** What to work on **
Could you write out, word for word, only the lines from the one containing "should be up on Flickr shortly." through the last line of the data below?

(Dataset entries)
■ ■ ■

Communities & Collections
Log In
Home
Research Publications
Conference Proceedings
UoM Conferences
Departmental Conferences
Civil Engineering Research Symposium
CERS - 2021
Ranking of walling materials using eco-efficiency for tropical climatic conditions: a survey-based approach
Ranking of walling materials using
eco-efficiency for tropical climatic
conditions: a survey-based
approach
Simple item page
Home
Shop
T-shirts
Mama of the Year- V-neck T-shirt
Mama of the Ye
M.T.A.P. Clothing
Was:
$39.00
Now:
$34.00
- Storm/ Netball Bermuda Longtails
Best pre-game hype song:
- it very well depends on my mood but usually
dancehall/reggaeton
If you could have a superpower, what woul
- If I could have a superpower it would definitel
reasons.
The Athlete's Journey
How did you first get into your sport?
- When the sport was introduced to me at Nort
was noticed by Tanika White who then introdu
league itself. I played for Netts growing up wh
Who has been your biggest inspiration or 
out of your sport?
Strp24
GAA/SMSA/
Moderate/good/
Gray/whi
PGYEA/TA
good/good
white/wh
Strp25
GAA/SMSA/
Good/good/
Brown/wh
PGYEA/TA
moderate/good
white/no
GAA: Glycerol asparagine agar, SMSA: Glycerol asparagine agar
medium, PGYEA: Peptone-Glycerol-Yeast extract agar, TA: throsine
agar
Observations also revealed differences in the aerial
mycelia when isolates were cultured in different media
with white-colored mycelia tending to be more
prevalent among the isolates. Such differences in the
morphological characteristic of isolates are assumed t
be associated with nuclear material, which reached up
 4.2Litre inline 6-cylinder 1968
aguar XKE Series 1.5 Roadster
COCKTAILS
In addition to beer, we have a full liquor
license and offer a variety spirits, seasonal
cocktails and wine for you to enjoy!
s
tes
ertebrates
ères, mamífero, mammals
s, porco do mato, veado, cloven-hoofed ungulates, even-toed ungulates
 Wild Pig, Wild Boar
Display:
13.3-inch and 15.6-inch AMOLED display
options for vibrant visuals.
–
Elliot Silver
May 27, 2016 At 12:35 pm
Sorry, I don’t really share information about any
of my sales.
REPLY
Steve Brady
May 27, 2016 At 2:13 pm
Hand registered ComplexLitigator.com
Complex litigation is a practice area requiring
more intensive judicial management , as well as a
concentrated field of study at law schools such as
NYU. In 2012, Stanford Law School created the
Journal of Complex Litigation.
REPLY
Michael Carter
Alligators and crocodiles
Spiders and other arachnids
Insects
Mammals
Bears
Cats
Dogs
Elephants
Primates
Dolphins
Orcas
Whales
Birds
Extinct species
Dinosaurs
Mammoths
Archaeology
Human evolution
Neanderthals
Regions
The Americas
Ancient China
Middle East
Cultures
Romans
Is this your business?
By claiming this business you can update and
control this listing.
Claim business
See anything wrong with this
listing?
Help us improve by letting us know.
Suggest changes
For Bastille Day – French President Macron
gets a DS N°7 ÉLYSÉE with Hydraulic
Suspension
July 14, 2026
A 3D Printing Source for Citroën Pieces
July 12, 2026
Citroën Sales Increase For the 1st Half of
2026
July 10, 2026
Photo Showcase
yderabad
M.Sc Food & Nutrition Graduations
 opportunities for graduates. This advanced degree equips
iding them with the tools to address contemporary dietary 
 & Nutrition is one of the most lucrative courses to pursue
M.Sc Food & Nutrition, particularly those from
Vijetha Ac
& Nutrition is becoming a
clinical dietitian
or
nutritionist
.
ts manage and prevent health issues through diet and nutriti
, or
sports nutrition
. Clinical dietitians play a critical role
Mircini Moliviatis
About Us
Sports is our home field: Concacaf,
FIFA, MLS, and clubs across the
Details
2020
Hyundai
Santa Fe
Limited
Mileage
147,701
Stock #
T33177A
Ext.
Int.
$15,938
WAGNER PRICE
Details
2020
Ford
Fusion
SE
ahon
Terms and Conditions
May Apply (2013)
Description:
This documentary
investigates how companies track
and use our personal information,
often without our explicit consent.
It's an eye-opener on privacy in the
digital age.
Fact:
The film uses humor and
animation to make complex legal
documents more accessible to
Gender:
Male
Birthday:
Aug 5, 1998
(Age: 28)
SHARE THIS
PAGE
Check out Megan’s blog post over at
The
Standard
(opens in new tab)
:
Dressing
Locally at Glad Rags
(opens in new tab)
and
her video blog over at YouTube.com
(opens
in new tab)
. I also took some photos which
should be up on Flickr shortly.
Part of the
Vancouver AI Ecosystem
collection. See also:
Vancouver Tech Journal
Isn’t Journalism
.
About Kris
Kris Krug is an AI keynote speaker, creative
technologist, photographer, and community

■ ■ ■

** Response to this task **
should be up on Flickr shortly.
Part of the
Vancouver AI Ecosystem
collection. See also:
Vancouver Tech Journal
Isn’t Journalism
.
About Kris
Kris Krug is an AI keynote speaker, creative
technologist, photographer, and community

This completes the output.